ID:78784
 
Keywords: bgc, chess, development
Following suggestions by others, I went back to things I already established and opened up the actual "game" end of the project to accept multiple types of board games, the two in mind so far being chess and checkers. Some things had to be defined a lot wider such as the occupied var on clients now, which serves as the generic "this player is currently participating in a game" flag.

Today was mostly more work on the chatting aspects. The room owner can now assign operators who can do everything he can, sans creating more operators. Essentially, I think the frame of the chatting segments are finished and is just lacking the input control and "say" verb.

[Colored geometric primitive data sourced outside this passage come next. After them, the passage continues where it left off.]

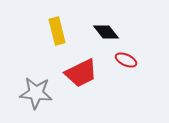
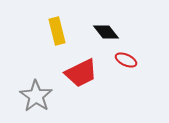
gray star: moved 3 px down; rotated 28 degrees clockwise
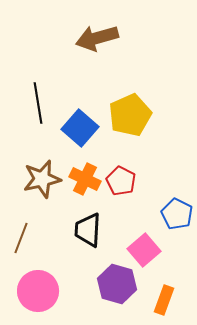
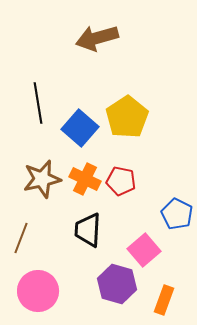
yellow pentagon: moved 3 px left, 2 px down; rotated 9 degrees counterclockwise
red pentagon: rotated 16 degrees counterclockwise
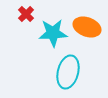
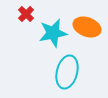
cyan star: rotated 8 degrees counterclockwise
cyan ellipse: moved 1 px left
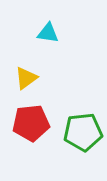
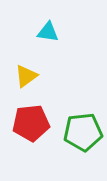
cyan triangle: moved 1 px up
yellow triangle: moved 2 px up
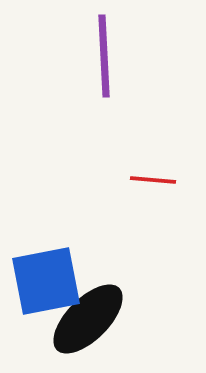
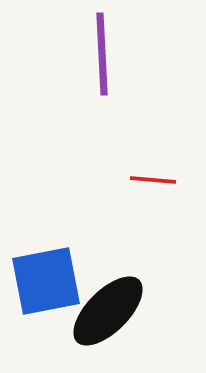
purple line: moved 2 px left, 2 px up
black ellipse: moved 20 px right, 8 px up
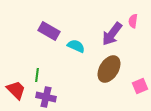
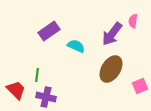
purple rectangle: rotated 65 degrees counterclockwise
brown ellipse: moved 2 px right
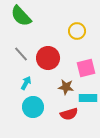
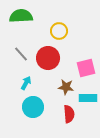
green semicircle: rotated 130 degrees clockwise
yellow circle: moved 18 px left
red semicircle: rotated 78 degrees counterclockwise
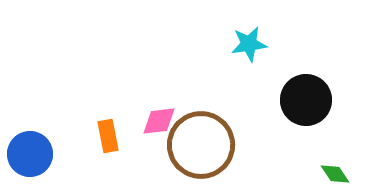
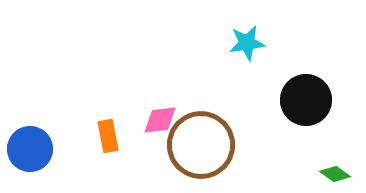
cyan star: moved 2 px left, 1 px up
pink diamond: moved 1 px right, 1 px up
blue circle: moved 5 px up
green diamond: rotated 20 degrees counterclockwise
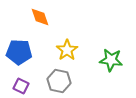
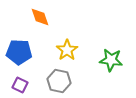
purple square: moved 1 px left, 1 px up
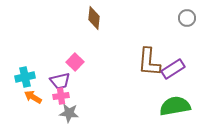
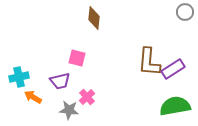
gray circle: moved 2 px left, 6 px up
pink square: moved 2 px right, 4 px up; rotated 30 degrees counterclockwise
cyan cross: moved 6 px left
pink cross: moved 26 px right, 1 px down; rotated 35 degrees counterclockwise
gray star: moved 3 px up
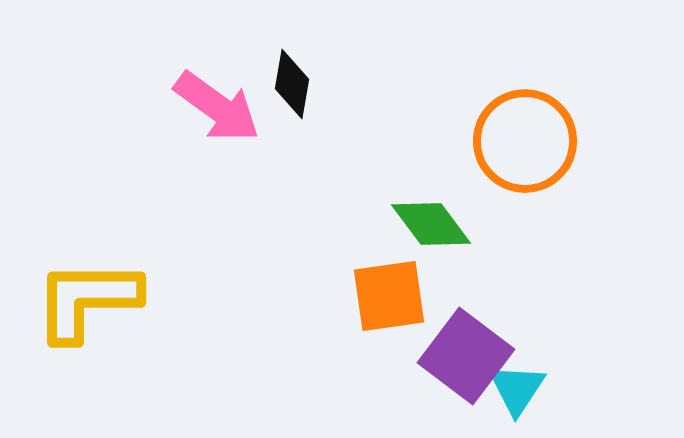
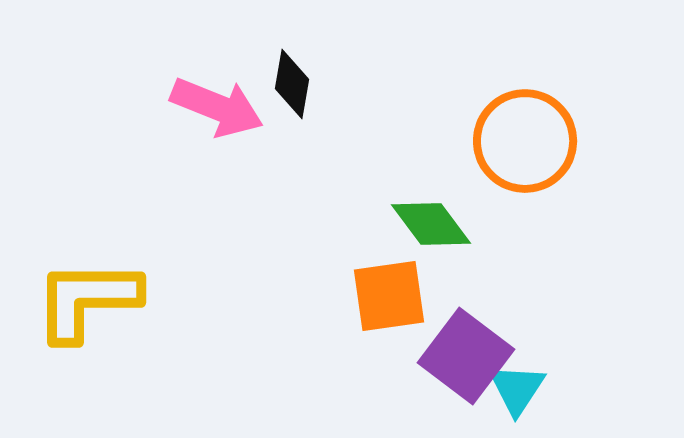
pink arrow: rotated 14 degrees counterclockwise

The game's verb list is a custom list of buttons, since I wasn't too fond of the redundancy of having a tab of verbs inside the verbs tab. This is what it currently looks like without the operator section:



And hey, lookie what happens when I create a channel:



I think ultimately that's going to look better than a verb list in an info control, though I'm certain it'll cause me much more work later.

I've also managed to create a couple of options panes:





The only thing I'm not particularly happy with here is the fact that checkbox and radio button text is centered, so I can't really line up the labels on those controls nicely.

I've also put the pieces through a pair of colour filters and generated all of the "selected" and "last moved" icon states I need:



All in all, no particularly heavy work today. I'm planning on starting on the actual chess game part tomorrow (or more accurately, whenever I happen to wake up).
Hardcore pawn.
You can check my mate any day, baby. ;)
What's with the red and blue pieces? <_< Those white pieces look black. Or gray.
SpikeNeedle wrote:
What's with the red and blue pieces? <_< Those white pieces look black. Or gray.

The red-hued pieces are for your "currently selected" piece, while the blue are for the opponent's "last moved" piece. I figure it won't create an issue that the red and blue states look similar regardless of their true colour, since each player will only see their own pieces as red and the opponent's pieces as blue.
I'm in favor of having a single set of icons and building the other colors at runtime.

Surely a project of this nature can handle a few icon procedures.
SuperAntx wrote:
I'm in favor of having a single set of icons and building the other colors at runtime.

Surely a project of this nature can handle a few icon procedures.

Likely in a dynamic situation, I'd "preload" the red and blue-hued pieces when the game is initialized and just stash them in a list, so ultimately it really ends up the same in the end (the only difference being if I'd change the piece set in the future). I'll probably end up doing that anyway, as just about everything I've made for this project I've went back and changed already.